- Problem requirements: Among the entries below, please repeat exactly and only the lines from the line containing "Blikkenslager viborg" to the line containing "danske hjem", both lines included.

- Dataset content:
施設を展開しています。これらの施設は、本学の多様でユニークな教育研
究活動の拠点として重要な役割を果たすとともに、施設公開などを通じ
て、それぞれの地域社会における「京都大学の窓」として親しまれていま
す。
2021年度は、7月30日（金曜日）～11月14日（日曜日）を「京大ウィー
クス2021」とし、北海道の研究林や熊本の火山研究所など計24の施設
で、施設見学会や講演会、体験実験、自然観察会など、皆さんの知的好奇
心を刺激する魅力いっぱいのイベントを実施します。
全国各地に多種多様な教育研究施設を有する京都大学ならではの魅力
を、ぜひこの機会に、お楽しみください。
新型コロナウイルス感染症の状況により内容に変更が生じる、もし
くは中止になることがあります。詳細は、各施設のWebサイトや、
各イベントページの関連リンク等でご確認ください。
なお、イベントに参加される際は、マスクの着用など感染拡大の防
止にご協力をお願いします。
--
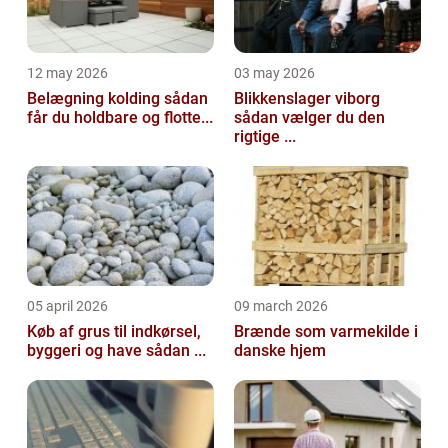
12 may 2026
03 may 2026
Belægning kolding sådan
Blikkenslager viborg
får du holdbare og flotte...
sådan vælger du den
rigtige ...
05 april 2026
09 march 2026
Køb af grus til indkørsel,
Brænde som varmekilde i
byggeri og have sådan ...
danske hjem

- Problem solution:
Blikkenslager viborg
får du holdbare og flotte...
sådan vælger du den
rigtige ...
05 april 2026
09 march 2026
Køb af grus til indkørsel,
Brænde som varmekilde i
byggeri og have sådan ...
danske hjem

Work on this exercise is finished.